その象徴が、2024年に発売されたPlayStation 5 Proだ。約12万円という価格は、もはや従来のゲーム機というよりハイエンドPCやスマートフォンに近い。ゲーム機は「誰もが持つ家電」から、「熱心なユーザーが選ぶ高性能デバイス」へと変化しつつある。

「面白いゲームを作れば売れる」はなぜ難しくなったのか

こうした環境変化はソフト開発側にも影響を与えている。AAAタイトルの開発費は数億ドル規模へ膨らみ、一つのプラットフォームだけで投資を回収することは以前より難しくなった。スクウェア・エニックスが2024年にアグレッシブなマルチプラットフォーム戦略を打ち出したのも、その流れの一例だ。独占戦略が消えるわけではないが、「囲い込み」だけで成長できる時代ではなくなっている。

その代替として期待されたのがサブスクリプションサービスだった。Xbox Game Passはゲーム業界版Netflixとも呼ばれたが、現実にはサービス拡大と収益性の両立という課題に直面している。これはSpotifyなど他のサブスク事業にも共通する問題だ。

だが、より本質的な変化は別の場所にある。

ゲーム、動画、SNS、VTuber配信現代人を取り巻く娯楽は増え続けている一方、人間の可処分時間は増えない。いま起きているのはコンテンツ不足ではなく、「注意力の奪い合い」である。

つまり現在のゲーム業界は需要不足に苦しんでいるのではない。
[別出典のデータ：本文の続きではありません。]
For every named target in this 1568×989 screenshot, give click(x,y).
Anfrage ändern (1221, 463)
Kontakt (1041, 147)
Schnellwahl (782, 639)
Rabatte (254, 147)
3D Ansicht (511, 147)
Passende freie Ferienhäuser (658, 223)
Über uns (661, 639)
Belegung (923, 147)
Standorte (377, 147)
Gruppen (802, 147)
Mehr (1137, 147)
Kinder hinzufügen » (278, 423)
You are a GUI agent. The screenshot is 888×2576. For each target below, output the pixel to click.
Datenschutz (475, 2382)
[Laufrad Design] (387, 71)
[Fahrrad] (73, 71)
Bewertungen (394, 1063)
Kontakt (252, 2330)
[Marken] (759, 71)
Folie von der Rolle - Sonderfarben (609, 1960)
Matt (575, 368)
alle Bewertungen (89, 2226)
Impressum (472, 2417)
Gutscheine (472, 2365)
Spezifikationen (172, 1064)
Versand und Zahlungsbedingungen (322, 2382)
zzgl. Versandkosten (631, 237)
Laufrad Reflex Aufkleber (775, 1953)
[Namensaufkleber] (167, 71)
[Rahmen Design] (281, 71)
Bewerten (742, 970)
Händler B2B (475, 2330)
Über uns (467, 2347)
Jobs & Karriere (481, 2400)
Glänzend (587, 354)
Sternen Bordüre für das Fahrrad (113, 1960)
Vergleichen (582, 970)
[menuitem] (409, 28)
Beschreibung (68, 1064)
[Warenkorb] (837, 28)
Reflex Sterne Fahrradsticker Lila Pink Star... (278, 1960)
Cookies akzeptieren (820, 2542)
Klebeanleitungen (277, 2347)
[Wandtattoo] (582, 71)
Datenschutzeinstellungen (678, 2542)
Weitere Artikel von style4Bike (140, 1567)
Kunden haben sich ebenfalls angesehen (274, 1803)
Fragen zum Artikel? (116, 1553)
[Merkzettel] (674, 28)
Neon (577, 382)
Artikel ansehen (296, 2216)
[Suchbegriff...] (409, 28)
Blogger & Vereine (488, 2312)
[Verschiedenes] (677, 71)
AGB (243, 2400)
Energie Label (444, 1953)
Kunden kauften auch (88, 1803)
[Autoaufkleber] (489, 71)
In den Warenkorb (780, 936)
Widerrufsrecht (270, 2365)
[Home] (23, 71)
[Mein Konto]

コロナ禍で膨らみすぎた供給能力を、現実的な需要水準へと戻す調整局面に入っているのだ。

だからこそ、現在の動きを「業界の衰退」と捉えるべきではない。膨大なリソースを注ぎ込んだAAAタイトルから、作家性が押し出されたインディーゲームを含め、優れたゲーム体験への需要そのものは依然として強い。終わったのは「作れば売れる」「広げれば成長する」という幻想である。

2026年のゲーム業界で進んでいるのは縮小ではなく、選択と集中だ。企業もユーザーも限られた時間と資源をどこへ投じるのかを問われている。その意味でXboxの苦境は、一企業の失敗談ではない。ゲーム業界全体が現実主義へ回帰する時代の幕開けを示す事例、そう捉えるべきではないだろうか。